GRINBAUM, Alexei, Les robots et le mal, Paris, Desclée de Brouwer, coll. Essais-Documents, 2019.

Alors que les programmeurs s’acharnent à créer une machine angélique qui ne répandrait que le bien au sein de la « cité numérique », Alexei Grinbaum se demande comment extirper les individus numériques des griffes du bien et du mal, afin qu’ils ne deviennent pas les nouveaux « agents moraux ». En effet, la morale est propre à l’humain, le fruit de son intelligence et de son discernement ce dont n’est pas (encore) capable l’intelligence artificielle.

Selon ce physicien et philosophe, l’éthique de l’intelligence artificielle réside dans le hasard, un concept auquel l’humain accorde une confiance aveugle. En effet le hasard est un concept auquel nous nous référons lorsque la prise d’une décision nous met dans une situation d’injustice. Nous lui accordons donc notre confiance afin d’effectuer un choix en toute objectivité.

Une fois quelques cas concrets relatés — l’accident mortel provoqué par une voiture autonome en 2017 dans l’Arizona, l’intervention salvatrice de l’assistant domestique Google Home dans une dispute conjugale en 2017 au États-Unis1 …— Alexei Grinbaum utilise l’homologie pour établir des corrélations entre : éthique, mythe et religion — la fonction de Satan et celle des individus numériques, l’intemporalité du mythe et de l’éthique, la fonction du secret dans la technique et la religion2 …— L’auteur interroge notre sacralisation de la technique pour définir la nature même de l’individu numérique et sa relation aux humains de la « cité numérique ». Après avoir défendu l’importance paradoxale du fonctionnement opaque des machines dans la mesure où il est nécessaire que l’utilisateur ne sache pas tout du fonctionnement des machines pour leur accorder sa confiance3, le philosophe fait l’apologie du hasard dans les situations où l’IA est confrontée à un problème éthique et interroge la responsabilité juridique de l’individu numérique dans ses choix.

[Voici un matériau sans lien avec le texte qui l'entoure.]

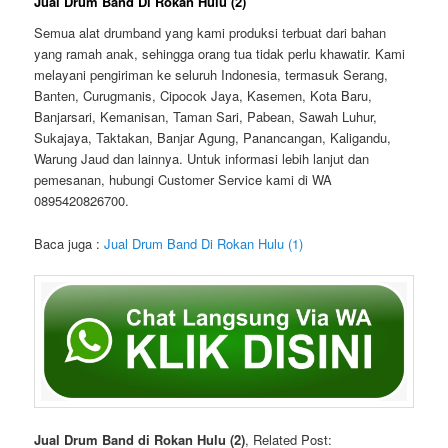
Jual Drum Band Di Rokan Hulu (2)
Semua alat drumband yang kami produksi terbuat dari bahan
yang ramah anak, sehingga orang tua tidak perlu khawatir. Kami
melayani pengiriman ke seluruh Indonesia, termasuk Serang,
Banten, Curugmanis, Cipocok Jaya, Kasemen, Kota Baru,
Banjarsari, Kemanisan, Taman Sari, Pabean, Sawah Luhur,
Sukajaya, Taktakan, Banjar Agung, Panancangan, Kaligandu,
Warung Jaud dan lainnya. Untuk informasi lebih lanjut dan
pemesanan, hubungi Customer Service kami di WA
0895420826700.
Baca juga :
Jual Drum Band Di Rokan Hulu (1)
Jual Drum Band di Rokan Hulu (2)
, Related Post:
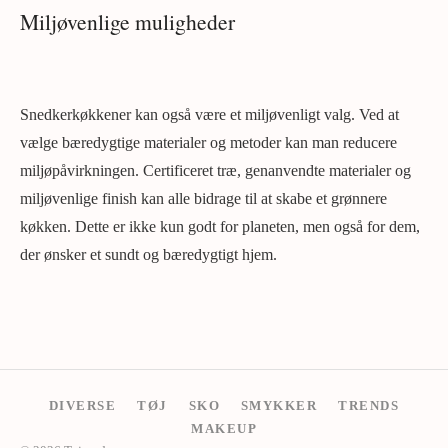
Miljøvenlige muligheder
Snedkerkøkkener kan også være et miljøvenligt valg. Ved at
vælge bæredygtige materialer og metoder kan man reducere
miljøpåvirkningen. Certificeret træ, genanvendte materialer og
miljøvenlige finish kan alle bidrage til at skabe et grønnere
køkken. Dette er ikke kun godt for planeten, men også for dem,
der ønsker et sundt og bæredygtigt hjem.
DIVERSE
TØJ
SKO
SMYKKER
TRENDS
MAKEUP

C’est ainsi qu’il montre qu’une part d’obscurité subsiste dans la considération de l’individu numérique par les lois4. En réponse, il termine son argumentation par la méthode « métanumérique » qui détermine les valeurs intrinsèques à la machine, libérée de tout anthropomorphisme. Nous comprenons alors que pour s’extirper de toutes ces impasses entre éthique et individu numérique, il faut établir des concepts du bien et du mal propre à l’IA5.

Pour arriver à ses fins, Alexei Grinbaum s’appuie sur les concepts : d’homologie ; d’éthique ; de hasard ; de secret ; de bien et de mal ; de mimétisme ; de délation qui consiste à dénoncer des actes méprisables ; de métanumérique ; de responsabilité noxale qui consiste à être responsable des actes des personnes, objets ou êtres vivants sur lesquels on a le pouvoir dans la Rome antique.

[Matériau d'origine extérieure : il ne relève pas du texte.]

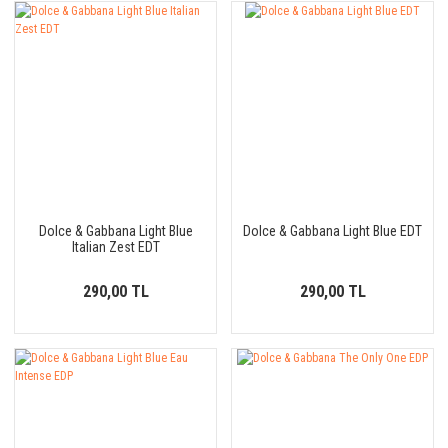
Dolce & Gabbana Light Blue
Dolce & Gabbana Light Blue EDT
Italian Zest EDT
290,00 TL
290,00 TL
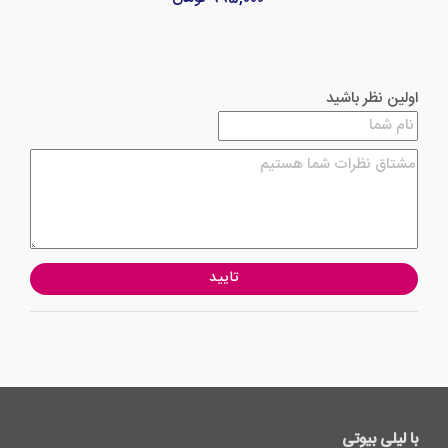
اولین نظر باشید
تایید
با لیلی ‌بیوتی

Alexei Grinbaum semble interroger la responsabilité du designer dans la relation de confiance entre l’individu numérique et l’utilisateur, car le concepteur a indirectement la main sur le degré d’opacité du fonctionnement des machines lorsqu’il conçoit leurs interfaces. Par exemple le design est responsable de l’import du vocabulaire, des usages et de la compréhension du bureau réel dans l’ordinateur. Ces éléments fonctionnent comme des dispositifs au sens de Giorgio Agamben6, ils contraignent notre perception des individus numériques et inhibent notre libre arbitre vis à vis de leur utilisation. Étant donné qu’il n’y a pas d’extériorité possible à la technique comme l’affirme Bernard Stiegler7, il revient notamment au designer la responsabilité d’éclairer l’utilisateur sur le fonctionnement réel de ces dispositifs afin de les transformer en appareils comme le propose Anthony Masure8.

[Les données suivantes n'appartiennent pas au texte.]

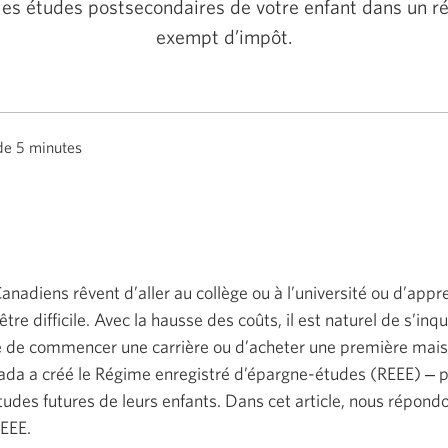
les études postsecondaires de votre enfant dans un r
exempt d’impôt.
de 5 minutes
adiens rêvent d’aller au collège ou à l’université ou d’appr
tre difficile. Avec la hausse des coûts, il est naturel de s’inqu
de commencer une carrière ou d’acheter une première maiso
a a créé le Régime enregistré d’épargne-études (REEE) ‒ po
udes futures de leurs enfants. Dans cet article, nous répond
REEE.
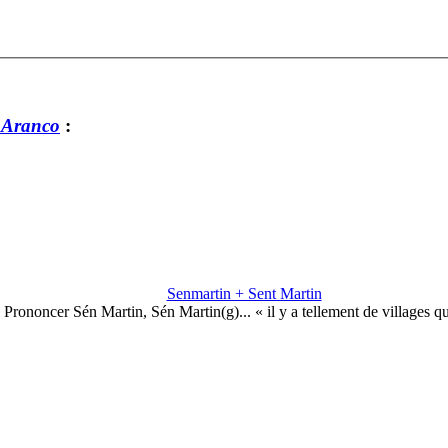
 Aranco
:
Senmartin + Sent Martin
Prononcer Sén Martin, Sén Martin(g)... « il y a tellement de villages q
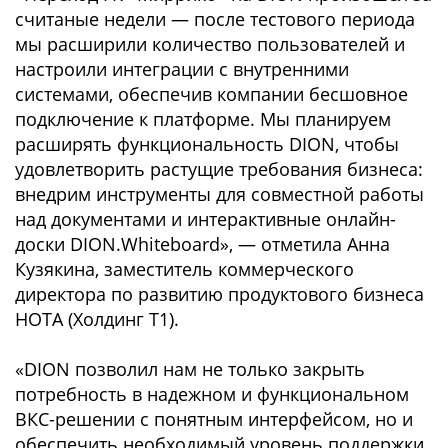
считаные недели — после тестового периода
мы расширили количество пользователей и
настроили интеграции с внутренними
системами, обеспечив компании бесшовное
подключение к платформе. Мы планируем
расширять функциональность DION, чтобы
удовлетворить растущие требования бизнеса:
внедрим инструменты для совместной работы
над документами и интерактивные онлайн-
доски DION.Whiteboard», — отметила Анна
Кузякина, заместитель коммерческого
директора по развитию продуктового бизнеса
НОТА (Холдинг Т1).
«DION позволил нам не только закрыть
потребность в надежном и функциональном
ВКС-решении с понятным интерфейсом, но и
обеспечить необходимый уровень поддержки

Karim ALLAIN, Master 2 « Design, Arts et Médias » Paris 1 Panthéon-Sorbonne, 2021-2022.


  1. GRINBAUM, Alexei, Les robots et le mal, Paris, Desclée de Brouwer, coll. Essais-Documents, 2019, p.17-30. 

  2. GRINBAUM, Alexei, Les robots et le mal, op. cit., p. 31-64. 

  3. Ibidem, p. 65-102. 

  4. Ibid., p. 103-155. 

  5. Id., p. 157-202. 

  6. AGAMBEN, Giorgio, Qu’est-ce-qu’un dispositif ?, Paris, Rivages, coll. Rivages Poches Petite Bibliothèque, 2014. 

  7. STEIGLER, Bernard, La technique et le temps, Paris, Fayard, coll. Sciences humaines, 2018. 

  8. MASURE, Anthony, Design et humanités numériques, Paris, B42, coll. Esthétique des données, 2017.